O Grupo Casas Bahia anunciou na noite deste domingo (16) que entrou com um pedido de recuperação judicial na Justiça de São Paulo. A medida ocorre após a companhia fechar cerca de 298 lojas em diferentes regiões do país, número que representa quase 30% das pouco mais de mil unidades que estavam em funcionamento.
Em Campos dos Goytacazes, a unidade da Casas Bahia localizada no Shopping Partage também encerrou as atividades. Clientes que foram ao estabelecimento encontraram as portas fechadas e um cartaz informando sobre o fechamento da loja.
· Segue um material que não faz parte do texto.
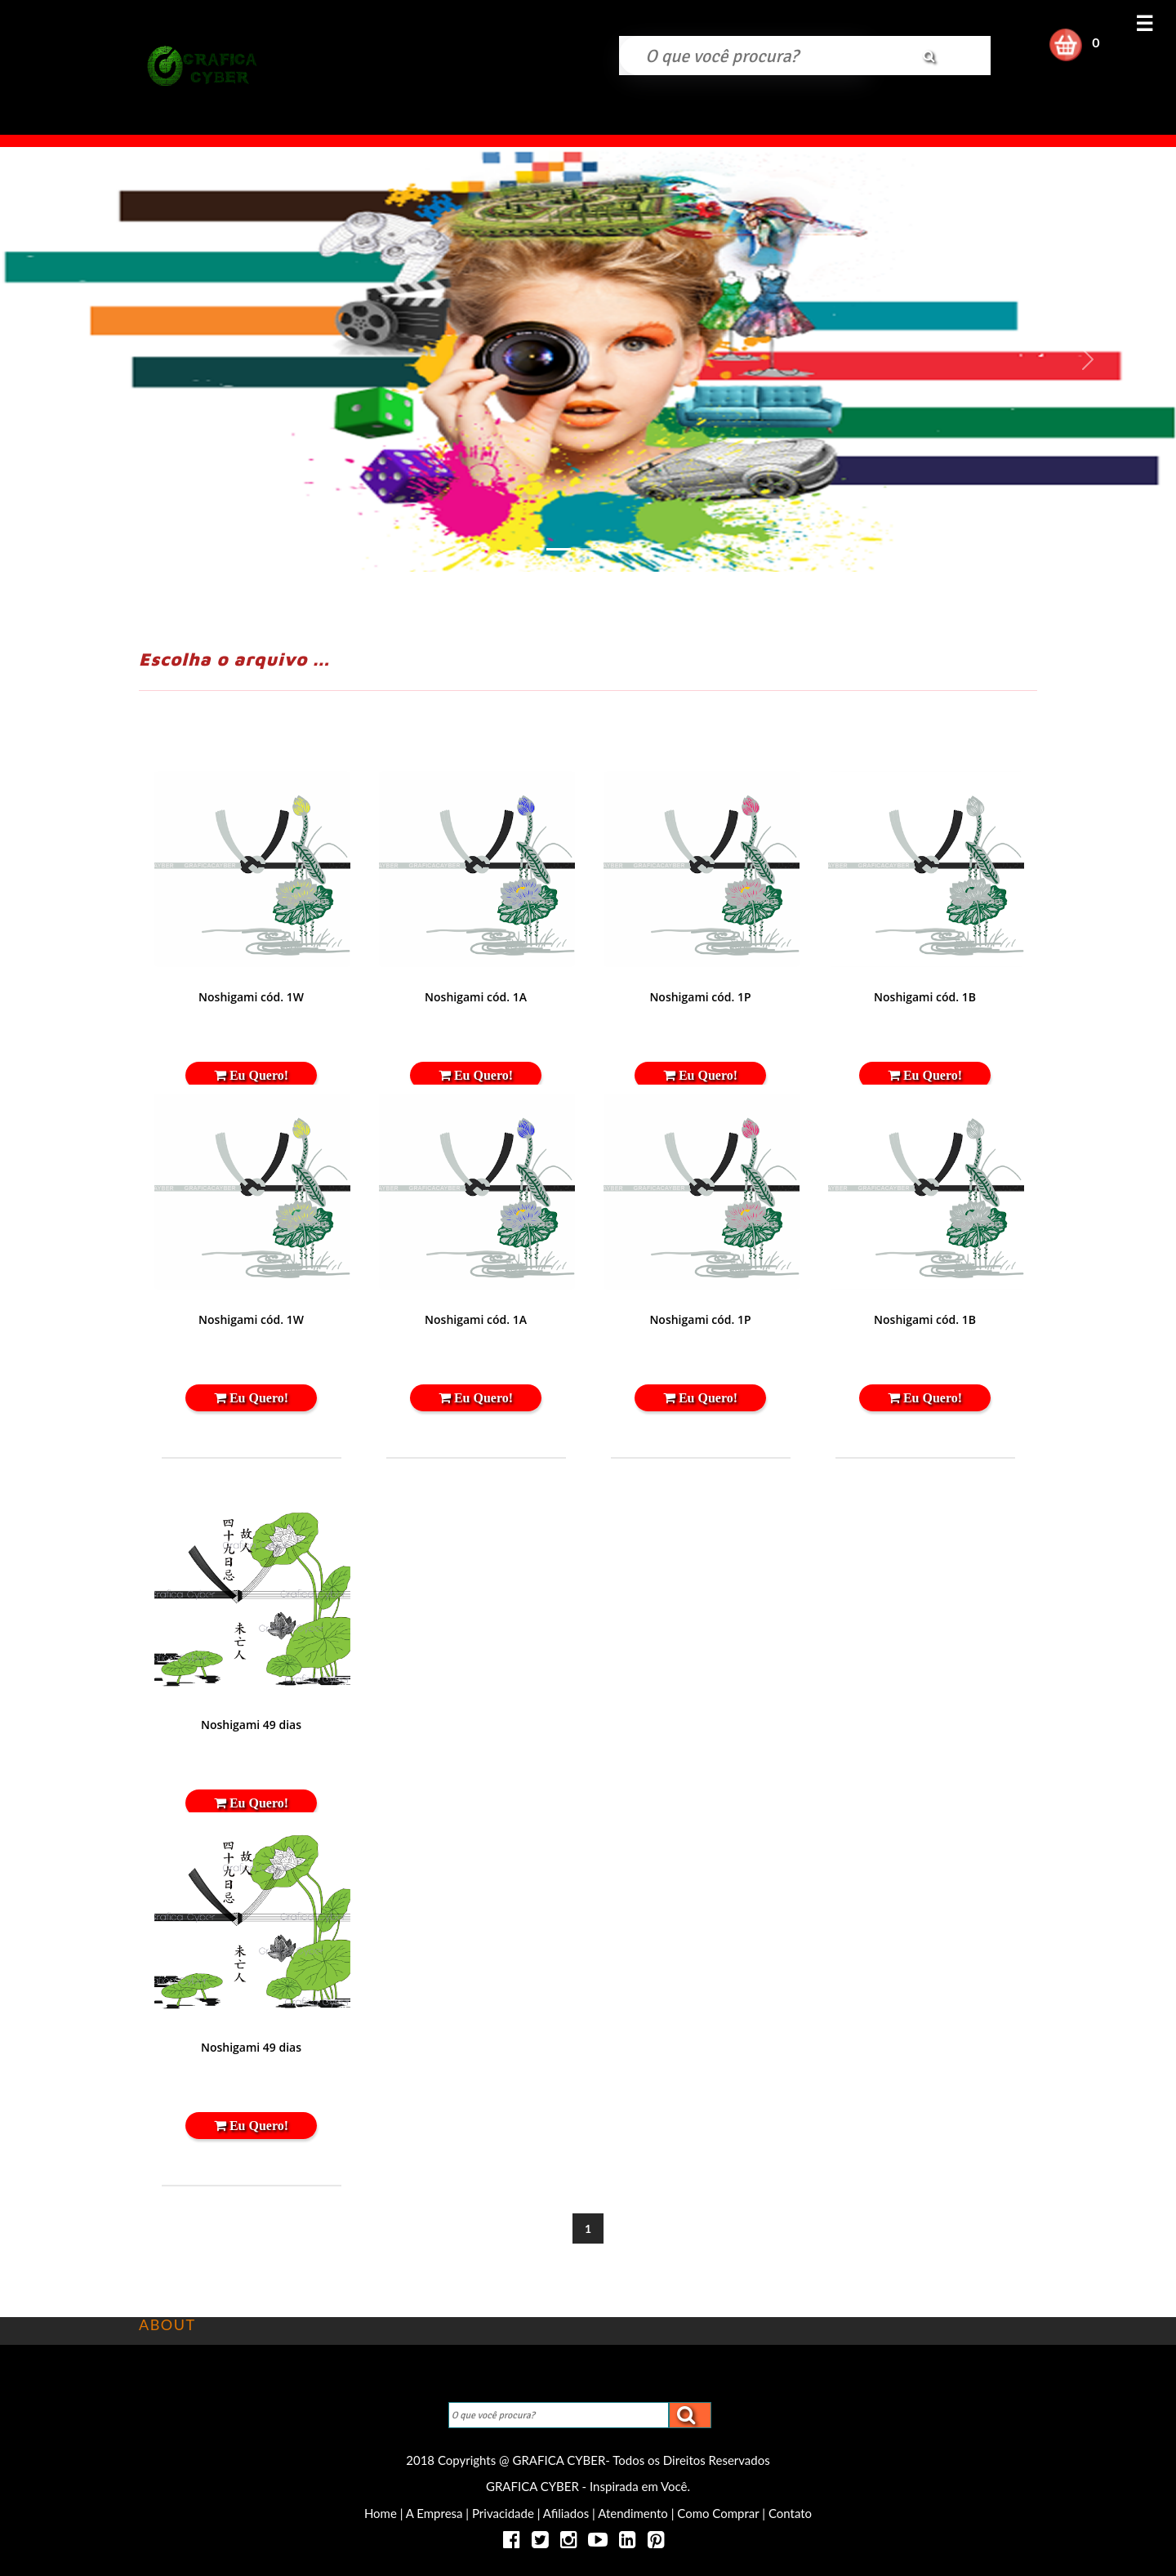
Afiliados (566, 2513)
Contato (790, 2513)
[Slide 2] (588, 549)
Segundo informações divulgadas pelo Valor Econômico, o pedido de recuperação judicial faz parte de um plano de reestruturação e redução de despesas da companhia. A medida envolve a própria Casas Bahia e outras nove empresas do grupo e tem como objetivo reorganizar as finanças e renegociar aproximadamente R$ 17,3 bilhões em dívidas.
A recuperação judicial é um mecanismo previsto na legislação brasileira que permite que empresas em dificuldades financeiras renegociem suas dívidas sob supervisão da Justiça. O objetivo é evitar a falência, preservar empregos e possibilitar a continuidade das atividades enquanto a companhia busca recuperar o equilíbrio financeiro.
De acordo com a Casas Bahia, a decisão foi aprovada pelo Conselho de Administração e pelo acionista controlador. O pedido foi protocolado no Foro Central Cível de São Paulo, especializado em processos de falência e recuperação judicial.
Nova tentativa de reorganização financeira
Esta não é a primeira tentativa da Casas Bahia de reorganizar suas contas. Em 2024, a companhia realizou uma recuperação extrajudicial, quando renegociou aproximadamente R$ 4,1 bilhões em dívidas com instituições financeiras.
Na ocasião, a empresa apostava que a renegociação, aliada à redução dos custos financeiros e à retomada do consumo, seria suficiente para melhorar sua situação financeira.
Segundo a própria companhia, porém, o cenário econômico continuou pressionando as operações. Entre os fatores citados estão os juros elevados, a restrição ao crédito, o aumento das despesas financeiras e a redução do consumo.
A empresa também informou que não conseguiu concluir algumas operações de captação de recursos consideradas importantes para reforçar o caixa.
Em comunicado divulgado ao mercado, a Casas Bahia afirmou que, diante do cenário de liquidez restrita, o pedido de recuperação judicial é necessário para avançar na reestruturação financeira, preservar a continuidade das atividades e buscar uma solução organizada para suas dívidas.
Apesar do pedido, a companhia informou que pretende manter o funcionamento das lojas físicas, do comércio eletrônico e dos demais canais de vendas, sem interrupções relevantes para os consumidores.
Como o pedido foi apresentado em caráter de urgência, ainda será necessária a ratificação pelos acionistas em Assembleia Geral Extraordinária.
Empresas incluídas no pedido
Além da Casas Bahia, o pedido de recuperação judicial envolve outras empresas do grupo, entre elas a ASAP Log – Logística e Soluções Ltda., ASAP Log Ltda., CNT Soluções em Negócios Digitais e Logística Ltda., Cntlog Express Logística e Transporte Ltda., Globex Administração e Serviços Ltda., Cnova Comércio Eletrônico S.A., Integra Soluções para Varejo Digital Ltda., Casas Bahia Tecnologia Ltda. e Indústria de Móveis Bartira Ltda.
Prejuízo de R$ 10,1 bilhões
O pedido de recuperação judicial foi anunciado um dia após a divulgação do balanço financeiro referente ao segundo trimestre de 2026.
A companhia registrou prejuízo contábil de R$ 10,1 bilhões entre abril e junho deste ano. Segundo a Casas Bahia, aproximadamente R$ 9,1 bilhões desse resultado estão relacionados a ajustes contábeis extraordinários e despesas ligadas ao processo de reestruturação, sem impacto imediato no caixa.
Entre os fatores que contribuíram para o resultado estão a redução do valor de créditos tributários que a empresa esperava utilizar futuramente, reservas para possíveis disputas e obrigações contratuais, reavaliação de ativos, como lojas e outros bens, além de despesas relacionadas ao processo de reorganização financeira.
A companhia agora busca, por meio da recuperação judicial, renegociar suas obrigações e reorganizar a estrutura financeira para continuar operando no mercado.